Gravação rara de show ao vivo de ‘A Love Supreme’, de Coltrane, é lançada
Apresentação de 1965, em Seattle, traz obra-prima do saxofonista que marcou a história do jazz

Embora as gravações de jazz feitas no ambiente controlado dos estúdios soem incrivelmente imersivas, algo mágico e de difícil explicação acontece quando esses mesmos artistas se reúnem para tocar ao vivo. Em 1965, o saxofonista John Coltrane fez um show no The Penthouse, em Seattle, nos Estados Unidos, em que apresentou durante 75 minutos, na íntegra, sua obra-prima, A Love Supreme, uma suíte dividida em quatro partes gravada um ano antes. Por décadas, a apresentação (a única do artista como líder de banda na cidade) ficou guardada na coleção privada do saxofonista Joe Brazil, de Seattle, até ser recuperada e, agora, relançada, disponível em todas as plataformas de streaming.
A descoberta da gravação ao vivo de A Love Supreme ganhou uma conotação ainda mais histórica porque pouquíssimas vezes o saxofonista tocou a peça na íntegra, depois de tê-la gravado nos estúdios. Por anos, a única gravação ao vivo conhecida era a do festival francês de Juan-Les Pains, de julho de 1965, lançada há quase 20 anos. “Um evento tão significativo em termos da história do jazz como qualquer joia de arquivo descoberta na última década ou mais”, concluiu o jornal The New York Times.
Para Coltrane, A Love Supreme foi uma espécie de libertação espiritual, com composições fortemente influenciadas por religiões de matrizes africanas e asiáticas, inclusive o hinduísmo. O álbum chegou a ser descrito por ele como “humilde oferenda ao Divino”. Na apresentação de Seattle, Coltrane dá às peças musicais uma abordagem mais solta e improvisada, quase como se estivesse num culto religioso. Em sua banda, o acompanharam Pharoah Sanders nos saxofones, McCoy Tyner no piano, Elvin Jones na bateria, e Jimmy Garrison e Donald (Rafael) Garrett nos baixos. Carlos Ward, então um jovem saxofonista que estava começando sua carreira musical, também participou do show.

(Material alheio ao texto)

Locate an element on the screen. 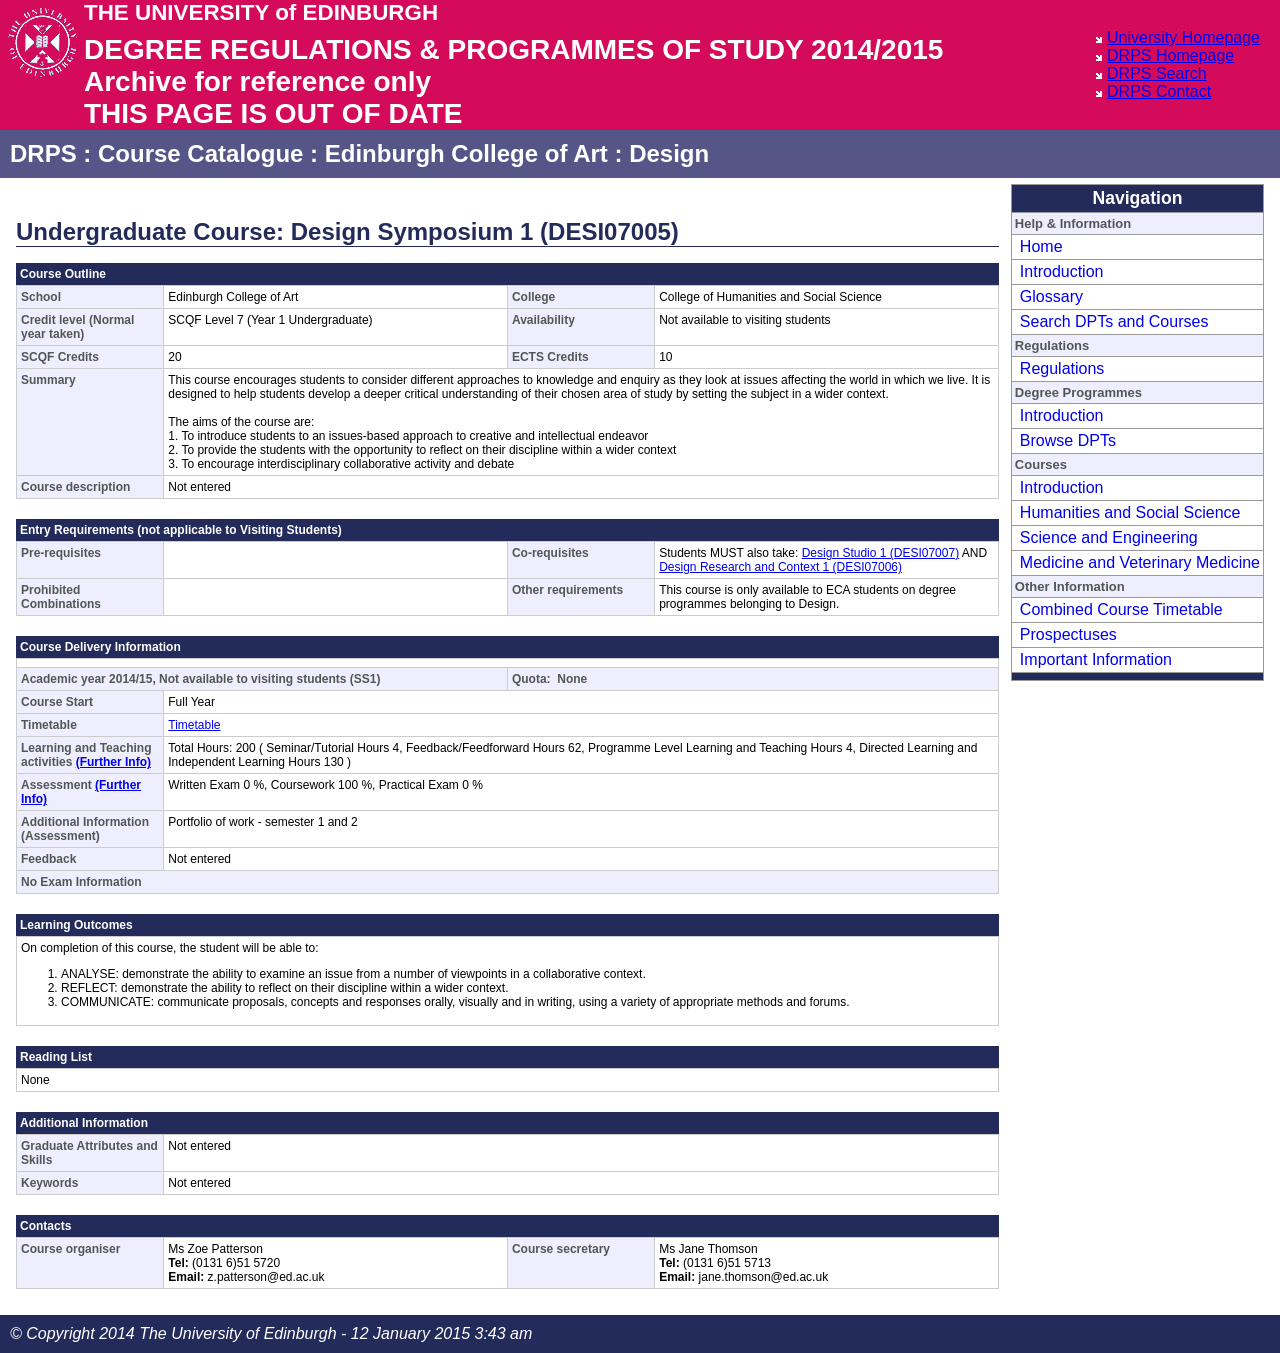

Se por um lado trata-se de uma joia rara da música, por outro lado, a gravação não está à altura do mestre. Feita com dois microfones de palco, conectados a uma bobina Ampex (um tipo de fita que sofre danos ao longo dos anos causados pelo calor ou umidade), nos momentos mais tranquilos das músicas, é possível ouvir o chiado da gravação. Surpreende, no entanto, que mesmo depois de tantos anos, os instrumentos ainda soem claros e sem distorções. De fato, quando se ouve jazz, algo mágico acontece.